If it’s loans or credit cards ( and not secured debts), I would work out a proper budget, check MSE or similar. Work out if you have any money spare. That money then gets divided up, highest percentage to the largest debt. You then make an offer of that payment to the company owed. Even if that is £1 a week or similar.

I have been there and feel for you. I’d be wary of going down the IVA route or similar as they only work in very limited circumstances.

Terrytheweasel · 04/11/2025 20:49

I found citizens advice most helpful with debt advice and support

Kindhandsplease · 04/11/2025 21:53

Zombieof3 · 03/11/2025 20:17

Family fund aren’t accepting any referrals for children under 18 in wales at the moment.
im in the process of claiming dla, still waiting for their decision. I’ll speak with my partner about working more hours but it’s unlikely as it would be only between 10-2. We did have a look at delivery driving etc and see if that will work

If you get the DLA approved it will be backdated from the date it was received, therefore if it takes 3 months to approved you could receive 3 months payment on the first payment. How long ago did you send it off?

If your child is awarded mid or high rate care for DLA, your DH can also look to apply for Carers Allowance dependent of his income.

Lots of people are doing clear outs now, so post on local Facebook groups, and I’m sure people would be happy to help. You can post anonymously on there.
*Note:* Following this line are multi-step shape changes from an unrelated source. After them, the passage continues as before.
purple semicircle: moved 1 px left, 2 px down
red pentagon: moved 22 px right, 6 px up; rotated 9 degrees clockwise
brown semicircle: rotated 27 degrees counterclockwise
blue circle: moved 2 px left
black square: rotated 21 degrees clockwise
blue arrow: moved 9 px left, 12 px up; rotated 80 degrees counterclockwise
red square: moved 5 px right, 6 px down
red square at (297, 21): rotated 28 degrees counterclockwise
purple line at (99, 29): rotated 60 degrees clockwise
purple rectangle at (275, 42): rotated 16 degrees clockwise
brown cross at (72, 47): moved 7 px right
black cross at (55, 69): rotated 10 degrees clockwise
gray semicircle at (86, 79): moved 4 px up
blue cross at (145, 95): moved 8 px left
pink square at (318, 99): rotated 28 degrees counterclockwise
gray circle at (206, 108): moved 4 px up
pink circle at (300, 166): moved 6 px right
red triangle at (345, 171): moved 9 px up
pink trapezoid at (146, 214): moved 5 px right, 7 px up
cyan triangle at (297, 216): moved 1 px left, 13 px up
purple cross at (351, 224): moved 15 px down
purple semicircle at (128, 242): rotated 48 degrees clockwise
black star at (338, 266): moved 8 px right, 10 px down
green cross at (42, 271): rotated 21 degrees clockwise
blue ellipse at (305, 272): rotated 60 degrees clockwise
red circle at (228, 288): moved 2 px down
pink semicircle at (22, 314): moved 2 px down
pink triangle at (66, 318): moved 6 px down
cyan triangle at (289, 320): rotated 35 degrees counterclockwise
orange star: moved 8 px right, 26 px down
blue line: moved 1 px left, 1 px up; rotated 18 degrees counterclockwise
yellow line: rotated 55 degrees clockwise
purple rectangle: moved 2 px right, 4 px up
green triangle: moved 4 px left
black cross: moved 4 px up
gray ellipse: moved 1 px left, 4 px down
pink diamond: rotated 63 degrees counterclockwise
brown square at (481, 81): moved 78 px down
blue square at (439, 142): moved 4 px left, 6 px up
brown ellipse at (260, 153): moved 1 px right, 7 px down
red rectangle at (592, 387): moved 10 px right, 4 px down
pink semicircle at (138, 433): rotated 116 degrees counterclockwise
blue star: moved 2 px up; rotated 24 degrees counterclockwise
40weeksmummy · 05/11/2025 06:45

Handhold from me ❤️ I feel very similar... And childcare when you have a child with SEN it's pretty much zero in our area.

Nestingbirds · 05/11/2025 07:48

My love, I can hear your exhaustion and your heartbreak.

Your dp needs to be given this problem, he has to go out and find some work between now and Christmas between 0930 and 1400 delivering parcels or whatever it takes to provide for his own children this Christmas. This really can not all be on you.

Over the holidays you need to make a plan - he needs to be working at least double the hours he is doing. Many men work 60 hours or more a week.

I could give you a long list of free Christmas events. Carols by candlelight in church, walking through the woods, looking at the lights evening but honestly until your dp steps up things are not going to improve.

Can you take a day or two off op? You sound burnt out.

I am so sorry things are so hard for you. I will say as children we had more fun playing with the box often than the toy inside. Your dp could build presents for them whilst he is applying for Christmas work.